As an interdisciplinarily trained food and waste scholar, exploring the political and material import of that which is rendered rotten, useless, lifeless or over-and-done has long propelled my research on waste metabolism and revalue. In this piece I analyze the scientific literature, the popular culture excitement swirling around wastewater epidemiology as a tool for viral tracing and pandemic ‘management’, and I consider the complex stakes involved. Reflecting on the essay’s recent publication, I continue to be struck by three key factors concerning wastewater tracing:

1) In spite of the sudden uptick in media coverage of this environmental monitoring tool, the methodology is neither new, nor is it without profound community intricacies and impacts.
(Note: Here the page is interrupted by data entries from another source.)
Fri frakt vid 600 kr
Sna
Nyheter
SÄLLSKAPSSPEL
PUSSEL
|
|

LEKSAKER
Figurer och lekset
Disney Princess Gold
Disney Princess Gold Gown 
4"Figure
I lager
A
2) As I write in the article, the presence (or absence) of viral particles in wastewater is not cut-and-dried information. Broader questions about the social life of disease and infrastructures of care are sparked by such evidence. For example, the presence of SARS-CoV-2 in wastewater reflects the public health initiatives in place, as well as those that are lacking. It should likewise prompt important public questions concerning the use of and control over biomonitoring data once collected; the original goals and motivations for that data collection; and the kinds of community (re)actions data release may prompt.

3) Finally, reading the science and writing about wastewater epidemiology has motivated me to continue to ask: Does viral tracing by way of wastewater prompt care? What kinds of care might this form of viral tracing prompt? That environmental monitoring has the power and technological capacity to offer snapshots of viral presence, or early signs of outbreak, is evident. However, does this data also increase policing and surveillance, and if so, of whom and to what end? Does sewer-shed monitoring in pandemic times, for instance, amount to greater, faster, more equitably available public or collective pandemic healthcare resources and protections; or does it simply increase individual-centric healthcare monitoring for those who have the means? What can we make of policing initiatives around the world that have long utilized this methodology to root out evidence of drug use? Has increased policing by way of sewer-shed monitoring to detect specific compounds found in drugs like opioids, for instance, ultimately changed the multifaceted landscape of addiction or the care it calls for within the communities impacted? Similarly, does increased surveillance alter the landscape of viral transmission? And in what way? These are just a few of the questions that persist now that the essay is circulating in the world, and as I pursue ongoing exploration of the multiple meanings of wastewater data, the microbes detected, the privatized biotechnological patents this data may spark, and the various forms of surveillance (epidemiological, microbial, community) it signifies.

Acknowledgements: I thank the fantastic editorial staff of Visualizing the Virus for all of their hard work. I extend a hearty thanks to our fearless leader Angeliki Balayannis—for her inspirational research and curatorial labor in weaving this waste cluster together, and for bringing it to life in such complex times.